WHAT YOU WILL DO: Would you transcribe the entries below word for word, omitting all images?

INFORMATION PROVIDED:
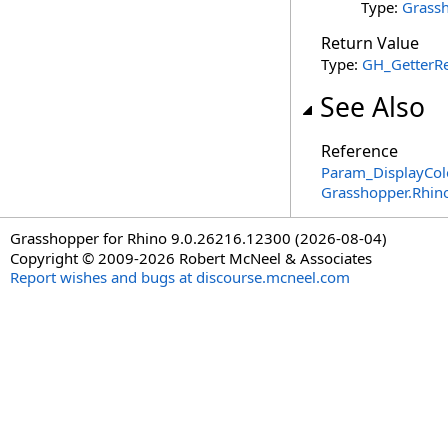
Type:
Grassh
Return Value
Type:
GH_GetterRe
See Also
Reference
Param_DisplayColo
Grasshopper.Rhin
Grasshopper for Rhino 9.0.26216.12300 (2026-08-04)
Copyright © 2009-2026 Robert McNeel & Associates
Report wishes and bugs at discourse.mcneel.com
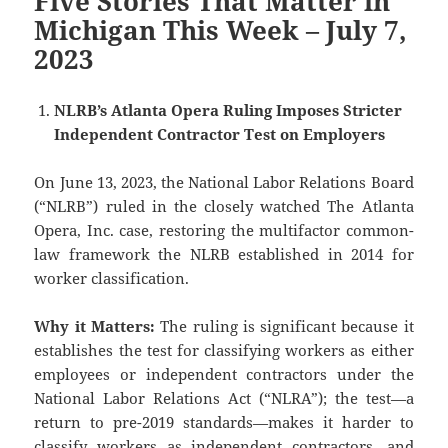
Five Stories That Matter in
Michigan This Week – July 7,
2023
NLRB’s Atlanta Opera Ruling Imposes Stricter
Independent Contractor Test on Employers
On June 13, 2023, the National Labor Relations Board
(“NLRB”) ruled in the closely watched The Atlanta
Opera, Inc. case, restoring the multifactor common-
law framework the NLRB established in 2014 for
worker classification.
Why it Matters:
The ruling is significant because it
establishes the test for classifying workers as either
employees or independent contractors under the
National Labor Relations Act (“NLRA”); the test—a
return to pre-2019 standards—makes it harder to
classify workers as independent contractors, and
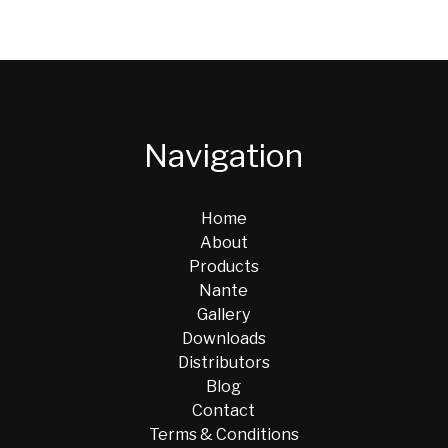
Navigation
Home
About
Products
Nante
Gallery
Downloads
Distributors
Blog
Contact
Terms & Conditions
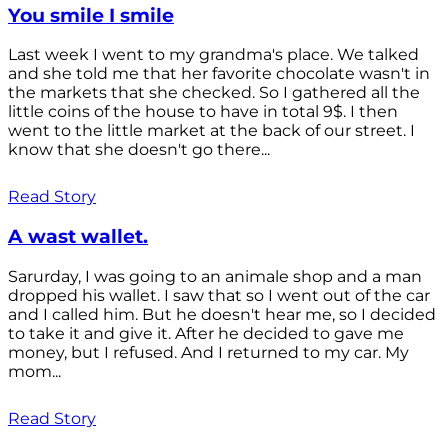
You smile I smile
Last week I went to my grandma's place. We talked
and she told me that her favorite chocolate wasn't in
the markets that she checked. So I gathered all the
little coins of the house to have in total 9$. I then
went to the little market at the back of our street. I
know that she doesn't go there...
Read Story
A wast wallet.
Sarurday, I was going to an animale shop and a man
dropped his wallet. I saw that so I went out of the car
and I called him. But he doesn't hear me, so I decided
to take it and give it. After he decided to gave me
money, but I refused. And I returned to my car. My
mom...
Read Story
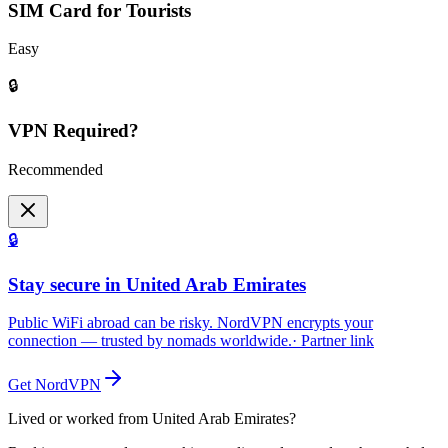
SIM Card for Tourists
Easy
🔒
VPN Required?
Recommended
🔒
Stay secure in United Arab Emirates
Public WiFi abroad can be risky. NordVPN encrypts your
connection — trusted by nomads worldwide.
· Partner link
Get NordVPN
Lived or worked from
United Arab Emirates
?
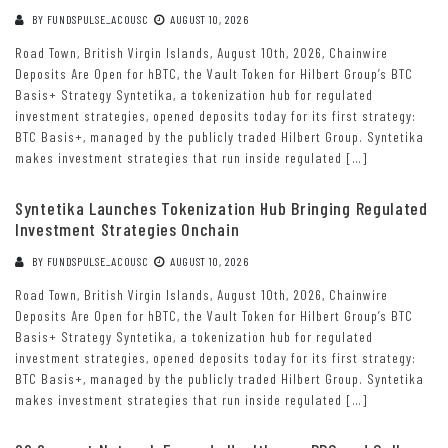
BY
FUNDSPULSE_ACOUSC
AUGUST 10, 2026
Road Town, British Virgin Islands, August 10th, 2026, Chainwire
Deposits Are Open for hBTC, the Vault Token for Hilbert Group’s BTC
Basis+ Strategy Syntetika, a tokenization hub for regulated
investment strategies, opened deposits today for its first strategy:
BTC Basis+, managed by the publicly traded Hilbert Group. Syntetika
makes investment strategies that run inside regulated […]
Syntetika Launches Tokenization Hub Bringing Regulated
Investment Strategies Onchain
BY
FUNDSPULSE_ACOUSC
AUGUST 10, 2026
Road Town, British Virgin Islands, August 10th, 2026, Chainwire
Deposits Are Open for hBTC, the Vault Token for Hilbert Group’s BTC
Basis+ Strategy Syntetika, a tokenization hub for regulated
investment strategies, opened deposits today for its first strategy:
BTC Basis+, managed by the publicly traded Hilbert Group. Syntetika
makes investment strategies that run inside regulated […]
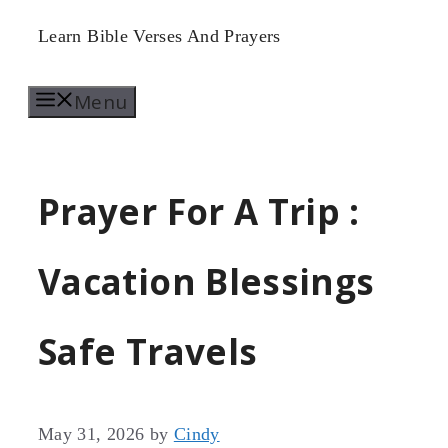
Skip
Learn Bible Verses And Prayers
to
Menu
content
Prayer For A Trip :
Vacation Blessings
Safe Travels
May 31, 2026
by
Cindy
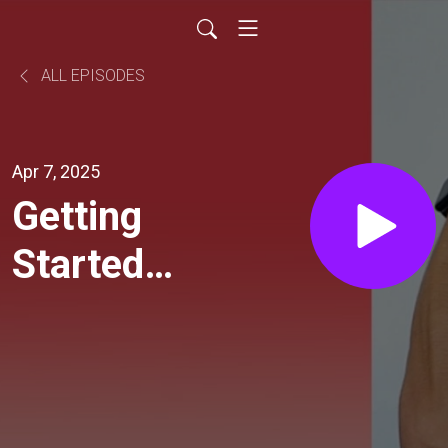
ALL EPISODES
Apr 7, 2025
Getting
Started
on AAPS
- The
Open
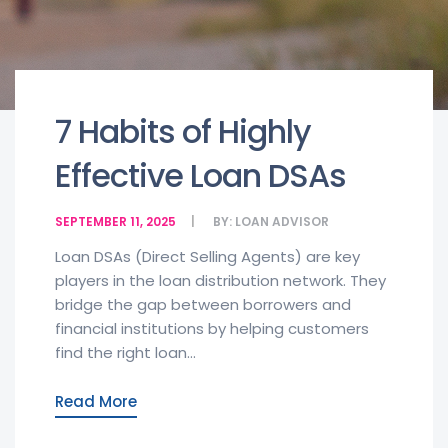
7 Habits of Highly
Effective Loan DSAs
SEPTEMBER 11, 2025
BY:
LOAN ADVISOR
Loan DSAs (Direct Selling Agents) are key
players in the loan distribution network. They
bridge the gap between borrowers and
financial institutions by helping customers
find the right loan...
Read More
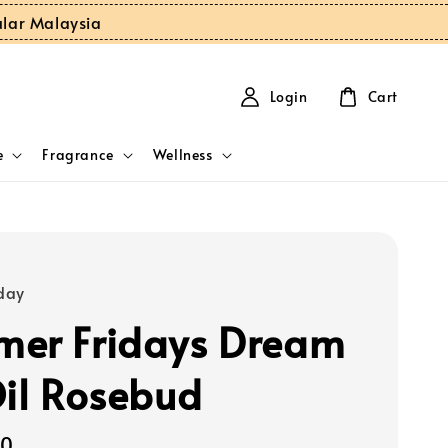
ular Malaysia
Login
Cart
e
Fragrance
Wellness
day
er Fridays Dream
Oil Rosebud
00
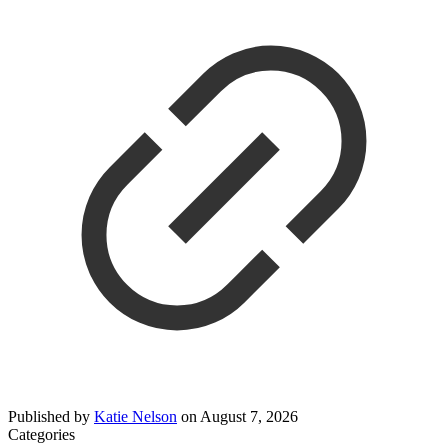
Published by
Katie Nelson
on
August 7, 2026
Categories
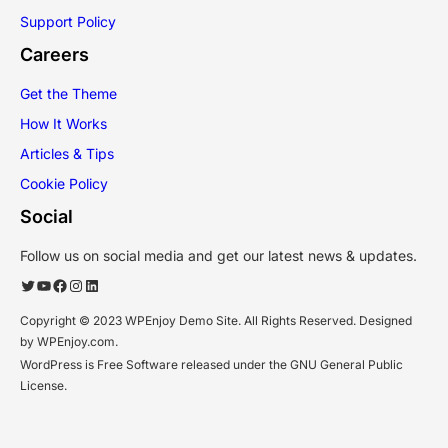
Support Policy
Careers
Get the Theme
How It Works
Articles & Tips
Cookie Policy
Social
Follow us on social media and get our latest news & updates.
Twitter
YouTube
Facebook
Instagram
LinkedIn
Copyright © 2023 WPEnjoy Demo Site. All Rights Reserved. Designed
by WPEnjoy.com.
WordPress is Free Software released under the GNU General Public
License.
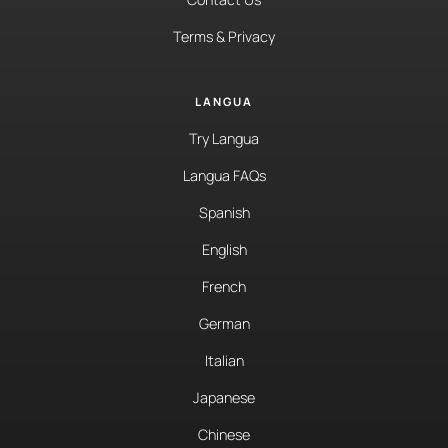
Terms & Privacy
LANGUA
Try Langua
Langua FAQs
Spanish
English
French
German
Italian
Japanese
Chinese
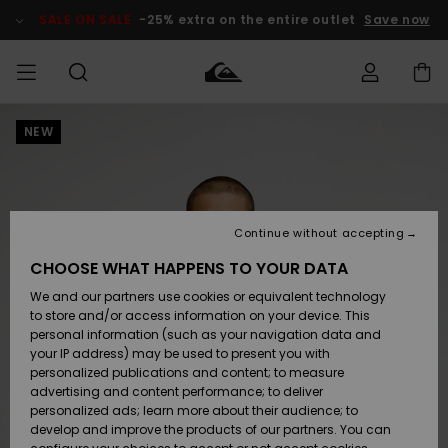
Skip
to
SALE ON SALE
-25% extra on the entire outlet
Save now
Product
Information
NEW
Access my
HERR
Kläder
Kläder
Shop
Surfbutik
Vinterbutik
Outlet herr
order
herr
herr
POJKAR
Shipping
Accessoarer
Accessoarer
Nyinkommet
Outlet barn
Surfbutik
Vinterbutik
Continue without accepting
KVINNOR
barn
barn
Returns
CHOOSE WHAT HAPPENS TO YOUR DATA
Skor & Flip-
Skor & Flip-
Highlights
Outlet
We and our partners use cookies or equivalent technology
flops
flops
Dam
SURF
Payment
Highlights
Vinterbutik
to store and/or access information on your device. This
dam
personal information (such as your navigation data and
Snö
SNOW
your IP address) may be used to present you with
Quiksilver
Suft/vatten
Suft/vatten
personalized publications and content; to measure
Freedom
Webbforum
advertising and content performance; to deliver
Höjdpunkter
SALE ON
personalized ads; learn more about their audience; to
SALE
develop and improve the products of our partners. You can
Data Protection
Snö
Snö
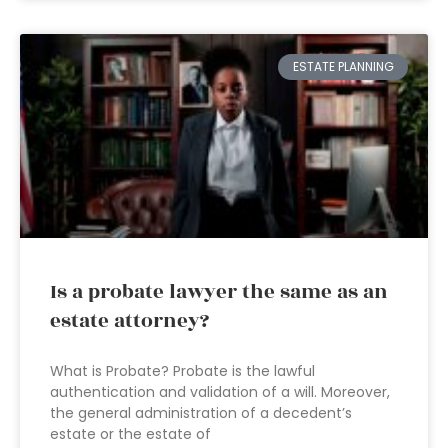
ESTATE PLANNING
Is a probate lawyer the same as an
estate attorney?
What is Probate? Probate is the lawful
authentication and validation of a will. Moreover,
the general administration of a decedent’s
estate or the estate of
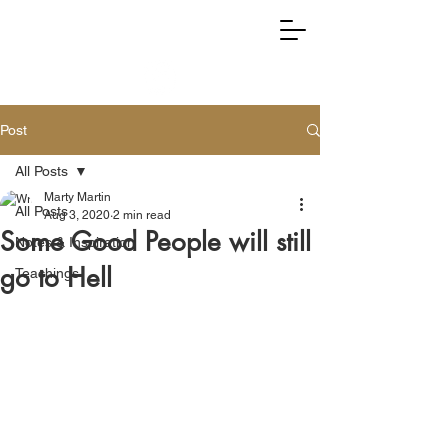
RIGHTLY DIVIDING TRUTH
Post
All Posts
Marty Martin
All Posts
Aug 3, 2020
2 min read
Some Good People will still
Notes & Inspiration
go to Hell
Teachings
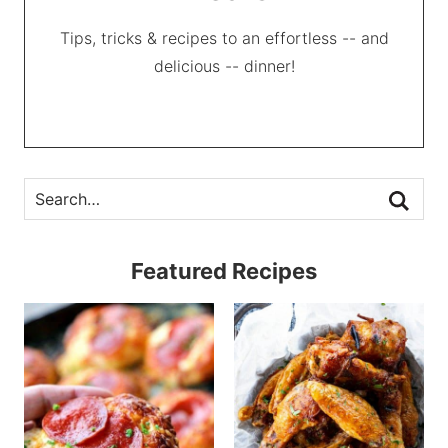
Tips, tricks & recipes to an effortless -- and
delicious -- dinner!
Featured Recipes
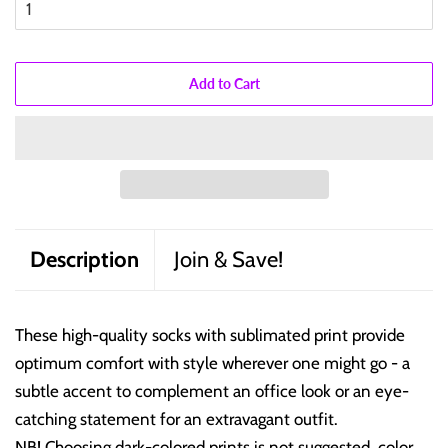
Add to Cart
Description
Join & Save!
These high-quality socks with sublimated print provide
optimum comfort with style wherever one might go - a
subtle accent to complement an office look or an eye-
catching statement for an extravagant outfit.
NB! Choosing dark-colored prints is not suggested, color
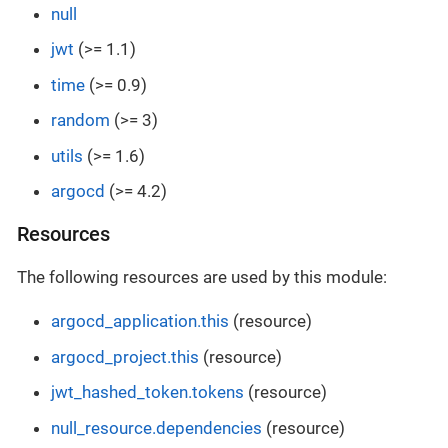
null
jwt
(>= 1.1)
time
(>= 0.9)
random
(>= 3)
utils
(>= 1.6)
argocd
(>= 4.2)
Resources
The following resources are used by this module:
argocd_application.this
(resource)
argocd_project.this
(resource)
jwt_hashed_token.tokens
(resource)
null_resource.dependencies
(resource)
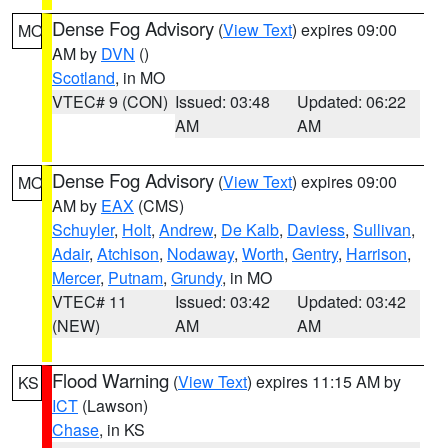
Dense Fog Advisory
(
View Text
) expires 09:00
MO
AM by
DVN
()
Scotland
, in MO
VTEC# 9 (CON)
Issued: 03:48
Updated: 06:22
AM
AM
Dense Fog Advisory
(
View Text
) expires 09:00
MO
AM by
EAX
(CMS)
Schuyler
,
Holt
,
Andrew
,
De Kalb
,
Daviess
,
Sullivan
,
Adair
,
Atchison
,
Nodaway
,
Worth
,
Gentry
,
Harrison
,
Mercer
,
Putnam
,
Grundy
, in MO
VTEC# 11
Issued: 03:42
Updated: 03:42
(NEW)
AM
AM
Flood Warning
(
View Text
) expires 11:15 AM by
KS
ICT
(Lawson)
Chase
, in KS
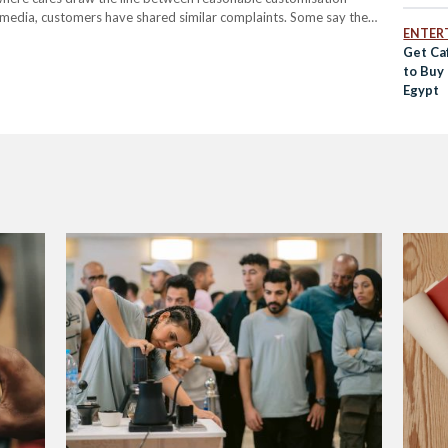
 media, customers have shared similar complaints. Some say they
ENTER
mmed milk, despite skimmed milk generally…
Get Caf
to Buy
Egypt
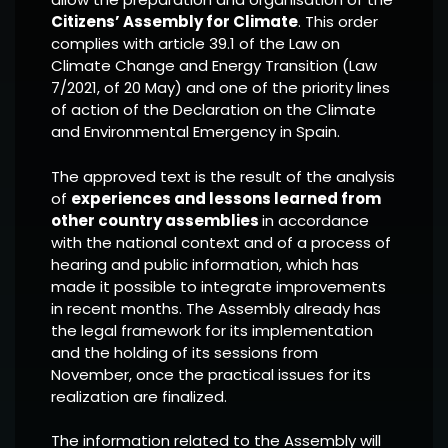
Citizens’ Assembly for Climate
. This order
complies with article 39.1 of the Law on
Climate Change and Energy Transition (Law
7/2021, of 20 May) and one of the priority lines
of action of the Declaration on the Climate
and Environmental Emergency in Spain.
The approved text is the result of the analysis
of
experiences and lessons learned from
other country assemblies
in accordance
with the national context and of a process of
hearing and public information, which has
made it possible to integrate improvements
in recent months. The Assembly already has
the legal framework for its implementation
and the holding of its sessions from
November, once the practical issues for its
realization are finalized.
The information related to the Assembly will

COMPLETED TASK:
Type:
Grassh
Return Value
Type:
GH_GetterRe
See Also
Reference
Param_DisplayColo
Grasshopper.Rhin
Grasshopper for Rhino 9.0.26216.12300 (2026-08-04)
Copyright © 2009-2026 Robert McNeel & Associates
Report wishes and bugs at discourse.mcneel.com
Five Stories That Matter in
Michigan This Week – July 7,
2023
NLRB’s Atlanta Opera Ruling Imposes Stricter
Independent Contractor Test on Employers
On June 13, 2023, the National Labor Relations Board
(“NLRB”) ruled in the closely watched The Atlanta
Opera, Inc. case, restoring the multifactor common-
law framework the NLRB established in 2014 for
worker classification.
Why it Matters:
The ruling is significant because it
establishes the test for classifying workers as either
employees or independent contractors under the
National Labor Relations Act (“NLRA”); the test—a
return to pre-2019 standards—makes it harder to
classify workers as independent contractors, and
Navigation
Home
About
Products
Nante
Gallery
Downloads
Distributors
Blog
Contact
Terms & Conditions
You smile I smile
Last week I went to my grandma's place. We talked
and she told me that her favorite chocolate wasn't in
the markets that she checked. So I gathered all the
little coins of the house to have in total 9$. I then
went to the little market at the back of our street. I
know that she doesn't go there...
Read Story
A wast wallet.
Sarurday, I was going to an animale shop and a man
dropped his wallet. I saw that so I went out of the car
and I called him. But he doesn't hear me, so I decided
to take it and give it. After he decided to gave me
money, but I refused. And I returned to my car. My
mom...
Read Story
SIM Card for Tourists
Easy
🔒
VPN Required?
Recommended
🔒
Stay secure in United Arab Emirates
Public WiFi abroad can be risky. NordVPN encrypts your
connection — trusted by nomads worldwide.
· Partner link
Get NordVPN
Lived or worked from
United Arab Emirates
?
BY
FUNDSPULSE_ACOUSC
AUGUST 10, 2026
Road Town, British Virgin Islands, August 10th, 2026, Chainwire
Deposits Are Open for hBTC, the Vault Token for Hilbert Group’s BTC
Basis+ Strategy Syntetika, a tokenization hub for regulated
investment strategies, opened deposits today for its first strategy:
BTC Basis+, managed by the publicly traded Hilbert Group. Syntetika
makes investment strategies that run inside regulated […]
Syntetika Launches Tokenization Hub Bringing Regulated
Investment Strategies Onchain
BY
FUNDSPULSE_ACOUSC
AUGUST 10, 2026
Road Town, British Virgin Islands, August 10th, 2026, Chainwire
Deposits Are Open for hBTC, the Vault Token for Hilbert Group’s BTC
Basis+ Strategy Syntetika, a tokenization hub for regulated
investment strategies, opened deposits today for its first strategy:
BTC Basis+, managed by the publicly traded Hilbert Group. Syntetika
makes investment strategies that run inside regulated […]
Skip
Learn Bible Verses And Prayers
to
Menu
content
Prayer For A Trip :
Vacation Blessings
Safe Travels
May 31, 2026
by
Cindy
ALL EPISODES
Apr 7, 2025
Getting
Started
on AAPS
- The
Open
7 Habits of Highly
Effective Loan DSAs
SEPTEMBER 11, 2025
BY:
LOAN ADVISOR
Loan DSAs (Direct Selling Agents) are key
players in the loan distribution network. They
bridge the gap between borrowers and
financial institutions by helping customers
find the right loan...
Read More
ular Malaysia
Login
Cart
e
Fragrance
Wellness
day
er Fridays Dream
Oil Rosebud
00
Published by
Katie Nelson
on
August 7, 2026
Categories
Support Policy
Careers
Get the Theme
How It Works
Articles & Tips
Cookie Policy
Social
Follow us on social media and get our latest news & updates.
Twitter
YouTube
Facebook
Instagram
LinkedIn
Copyright © 2023 WPEnjoy Demo Site. All Rights Reserved. Designed
by WPEnjoy.com.
WordPress is Free Software released under the GNU General Public
License.
Terms & Privacy
LANGUA
Try Langua
Langua FAQs
Spanish
English
French
German
Italian
Japanese
Chinese
Skip
to
SALE ON SALE
-25% extra on the entire outlet
Save now
Product
Information
NEW
Access my
HERR
Kläder
Kläder
Shop
Surfbutik
Vinterbutik
Outlet herr
order
herr
herr
POJKAR
Shipping
Accessoarer
Accessoarer
Nyinkommet
Outlet barn
Surfbutik
Vinterbutik
Continue without accepting
KVINNOR
barn
barn
Returns
CHOOSE WHAT HAPPENS TO YOUR DATA
Skor & Flip-
Skor & Flip-
Highlights
Outlet
We and our partners use cookies or equivalent technology
flops
flops
Dam
SURF
Payment
Highlights
Vinterbutik
to store and/or access information on your device. This
dam
personal information (such as your navigation data and
Snö
SNOW
your IP address) may be used to present you with
Quiksilver
Suft/vatten
Suft/vatten
personalized publications and content; to measure
Freedom
Webbforum
advertising and content performance; to deliver
Höjdpunkter
SALE ON
personalized ads; learn more about their audience; to
SALE
develop and improve the products of our partners. You can
Data Protection
Snö
Snö
ESTATE PLANNING
Is a probate lawyer the same as an
estate attorney?
What is Probate? Probate is the lawful
authentication and validation of a will. Moreover,
the general administration of a decedent’s
estate or the estate of
RIGHTLY DIVIDING TRUTH
Post
All Posts
Marty Martin
All Posts
Aug 3, 2020
2 min read
Some Good People will still
Notes & Inspiration
go to Hell
Teachings
Tips, tricks & recipes to an effortless -- and
delicious -- dinner!
Featured Recipes
Add to Cart
Description
Join & Save!
These high-quality socks with sublimated print provide
optimum comfort with style wherever one might go - a
subtle accent to complement an office look or an eye-
catching statement for an extravagant outfit.
NB! Choosing dark-colored prints is not suggested, color
null
jwt
(>= 1.1)
time
(>= 0.9)
random
(>= 3)
utils
(>= 1.6)
argocd
(>= 4.2)
Resources
The following resources are used by this module:
argocd_application.this
(resource)
argocd_project.this
(resource)
jwt_hashed_token.tokens
(resource)
null_resource.dependencies
(resource)
Dense Fog Advisory
(
View Text
) expires 09:00
MO
AM by
DVN
()
Scotland
, in MO
VTEC# 9 (CON)
Issued: 03:48
Updated: 06:22
AM
AM
Dense Fog Advisory
(
View Text
) expires 09:00
MO
AM by
EAX
(CMS)
Schuyler
,
Holt
,
Andrew
,
De Kalb
,
Daviess
,
Sullivan
,
Adair
,
Atchison
,
Nodaway
,
Worth
,
Gentry
,
Harrison
,
Mercer
,
Putnam
,
Grundy
, in MO
VTEC# 11
Issued: 03:42
Updated: 03:42
(NEW)
AM
AM
Flood Warning
(
View Text
) expires 11:15 AM by
KS
ICT
(Lawson)
Chase
, in KS
 media, customers have shared similar complaints. Some say they
ENTER
mmed milk, despite skimmed milk generally…
Get Caf
to Buy
Egypt
Citizens’ Assembly for Climate
. This order
complies with article 39.1 of the Law on
Climate Change and Energy Transition (Law
7/2021, of 20 May) and one of the priority lines
of action of the Declaration on the Climate
and Environmental Emergency in Spain.
The approved text is the result of the analysis
of
experiences and lessons learned from
other country assemblies
in accordance
with the national context and of a process of
hearing and public information, which has
made it possible to integrate improvements
in recent months. The Assembly already has
the legal framework for its implementation
and the holding of its sessions from
November, once the practical issues for its
realization are finalized.
The information related to the Assembly will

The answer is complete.